What does it take to be a titan of industry? Independent thinking, resiliency, and passion — and, apparently, not letting someone’s upset feelings get in the way of achieving a vision.

This was a lesson the hedge-fund billionaire Ray Dalio spotted after giving a one-hour personality test to top tech leaders such as Reed Hastings, Elon Musk, and Bill Gates, who all scored poorly in the “concern for others” category.

The anecdote comes from Dalio’s best-selling book “Principles.” In 2011, Dalio was beginning a seven-year transition out of his founder-leader role at Bridgewater Associates, the largest hedge-fund, with $150 billion in assets under management. He wrote that there was a vacuum left after his departure, which he called the “Ray gap.” He was worried that his company would flounder without him. To find out exactly what was missing from Bridgewater in his absence, he sent out a test to other CEOs and company founders to find their defining qualities.

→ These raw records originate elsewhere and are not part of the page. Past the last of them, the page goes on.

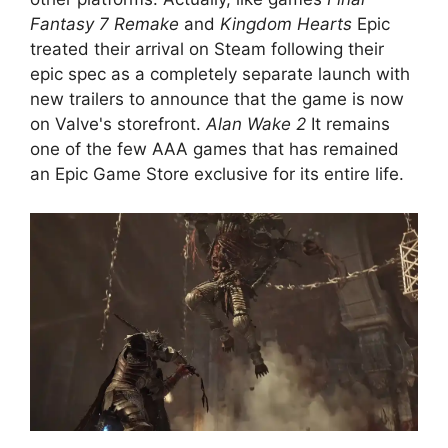
Fantasy 7 Remake
and
Kingdom Hearts
Epic
treated their arrival on Steam following their
epic spec as a completely separate launch with
new trailers to announce that the game is now
on Valve's storefront.
Alan Wake 2
It remains
one of the few AAA games that has remained
an Epic Game Store exclusive for its entire life.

The test closely followed the Bridgewater personality test that Dalio administers to potential new hires, which is in turn based on the Myers-Briggs Type Indicator (MBTI). Dalio has previously told Business Insider, “We look for people with a wide range of thinking types.” It may take all sorts to work in a company, but Dalio found that leaders aren’t that different from one another.

Dalio called these business giants “shapers,” or people who shape society. According to him, there are two types of shapers: managers and inventors. Managers take a great idea and perfect it without much creative thinking, while inventors push their vision without necessarily turning it into a business. For example, Albert Einstein was an inventor. Jack Welch (General Electric) is a manager. Bill Gates and Elon Musk are both, as was Steve Jobs.

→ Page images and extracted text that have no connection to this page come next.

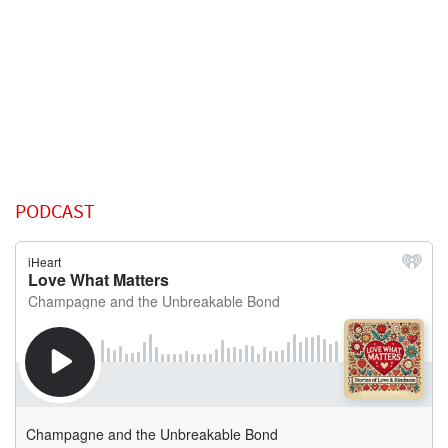
PODCAST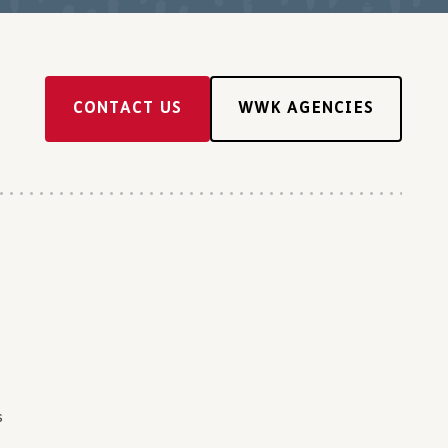
CONTACT US
WWK AGENCIES
s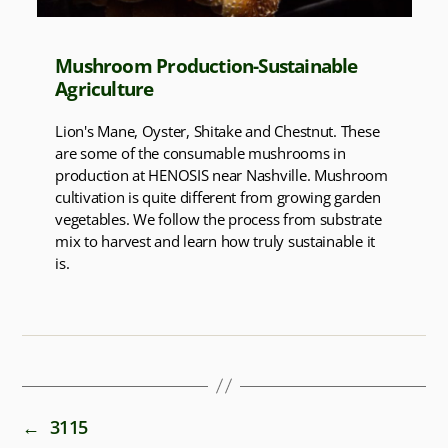
Mushroom Production-Sustainable
Agriculture
Lion's Mane, Oyster, Shitake and Chestnut. These
are some of the consumable mushrooms in
production at HENOSIS near Nashville. Mushroom
cultivation is quite different from growing garden
vegetables. We follow the process from substrate
mix to harvest and learn how truly sustainable it
is.
←
3115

The test was given to the shapers Elon Musk (Tesla, SpaceX), Bill Gates (Microsoft), Jack Dorsey (Twitter), and Reed Hastings (Netflix). When they were faced with the choice between achieving their goals or pleasing others, they chose to achieve their goals every time.

However, Dalio goes on to say that scoring low in this category doesn’t mean what most people think. It means that, when given the choice of caring about pursuing a vision or upsetting someone, these leaders will choose to overlook upsetting someone to achieve whatever needs to be done.

So they’re not really heartless: They just won’t let anything stand in their way, including some hurt feelings.

Shapers did have some other qualities in common as well: the ability to pay attention to the big picture and the details at the same time, not letting anyone stand in the way of their goals, and having a flexible vision that changes in order to make things work better.